Saved data entries
************

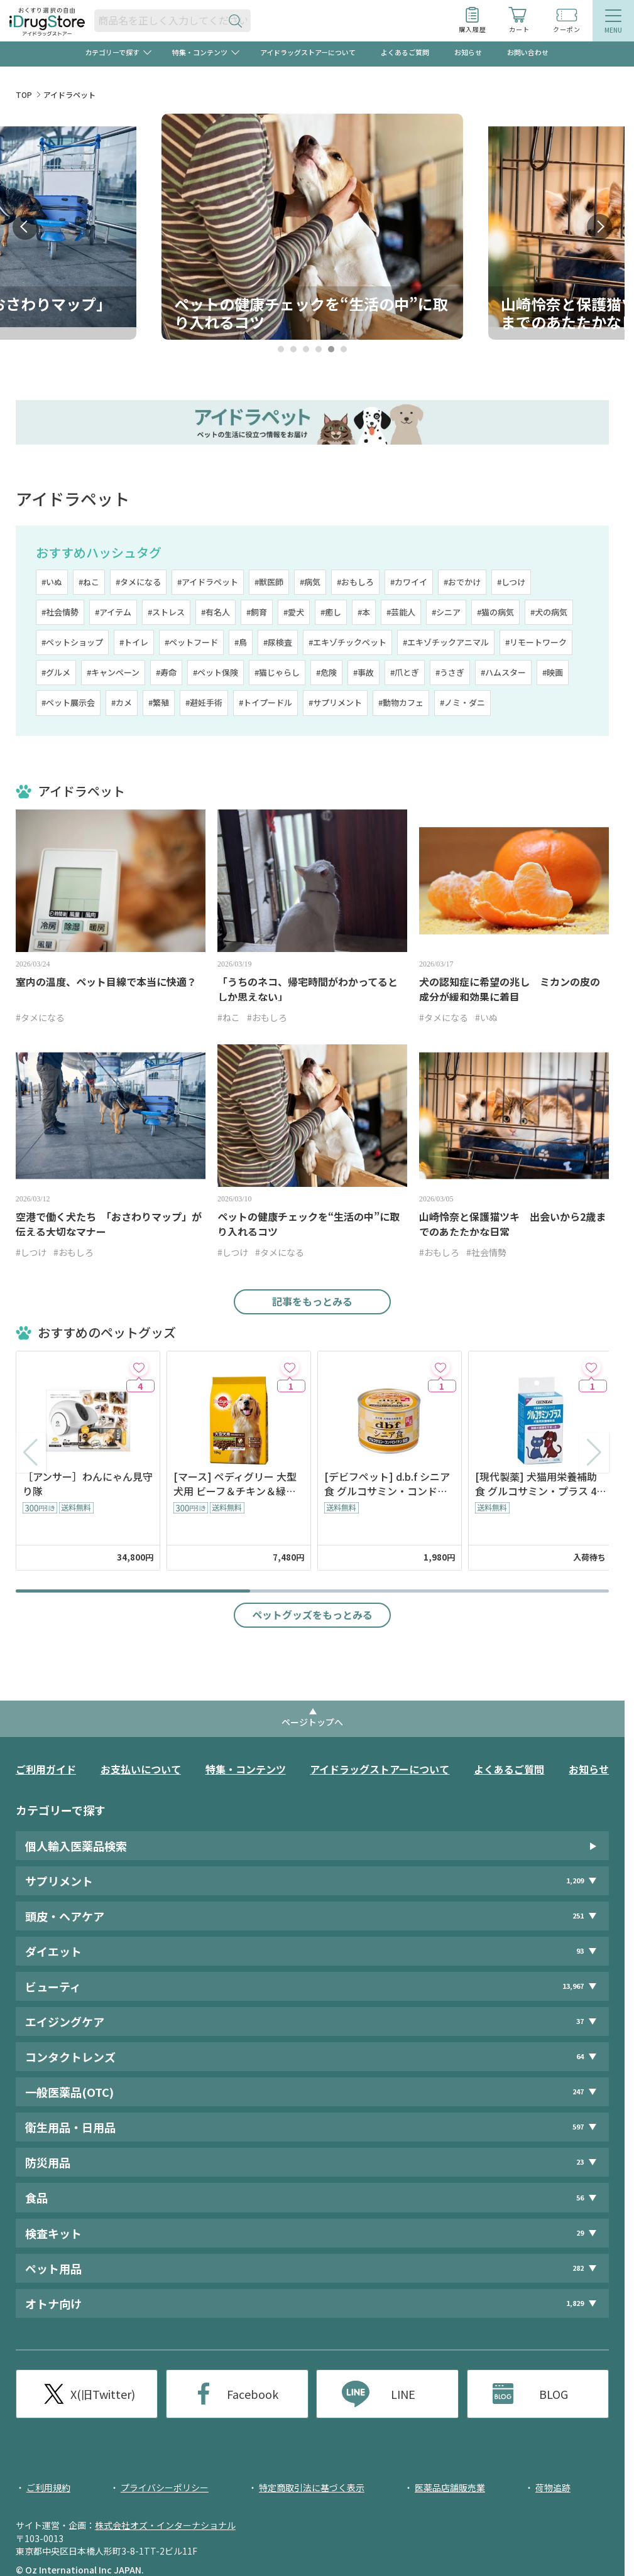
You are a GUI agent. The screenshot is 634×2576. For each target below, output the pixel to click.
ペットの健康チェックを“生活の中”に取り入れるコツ (308, 1224)
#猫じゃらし (277, 672)
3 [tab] (306, 349)
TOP (24, 94)
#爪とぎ (404, 672)
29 (580, 2233)
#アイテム (113, 612)
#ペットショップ (72, 642)
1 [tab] (281, 349)
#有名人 (215, 612)
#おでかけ (462, 582)
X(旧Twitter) (102, 2394)
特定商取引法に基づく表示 (311, 2487)
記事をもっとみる (312, 1301)
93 (580, 1951)
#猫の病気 (495, 612)
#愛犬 (293, 612)
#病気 (310, 582)
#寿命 (166, 672)
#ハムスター (503, 672)
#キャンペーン (113, 672)
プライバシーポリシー (165, 2487)
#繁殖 (158, 702)
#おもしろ (355, 582)
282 (578, 2268)
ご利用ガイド (46, 1769)
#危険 (326, 672)
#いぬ (51, 582)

************

With the pictures set aside, copy each line above as written.

| Written answer |
You are a GUI agent. The screenshot is 634×2576. For each target below, output the pixel to click.
ペットの健康チェックを“生活の中”に取り入れるコツ (308, 1224)
#猫じゃらし (277, 672)
3 [tab] (306, 349)
TOP (24, 94)
#爪とぎ (404, 672)
29 (580, 2233)
#アイテム (113, 612)
#ペットショップ (72, 642)
1 [tab] (281, 349)
#有名人 (215, 612)
#おでかけ (462, 582)
X(旧Twitter) (102, 2394)
特定商取引法に基づく表示 (311, 2487)
記事をもっとみる (312, 1301)
93 (580, 1951)
#猫の病気 (495, 612)
#愛犬 (293, 612)
#病気 (310, 582)
#寿命 (166, 672)
#ハムスター (503, 672)
#キャンペーン (113, 672)
プライバシーポリシー (165, 2487)
#繁殖 (158, 702)
#おもしろ (355, 582)
282 (578, 2268)
ご利用ガイド (46, 1769)
#危険 (326, 672)
#いぬ (51, 582)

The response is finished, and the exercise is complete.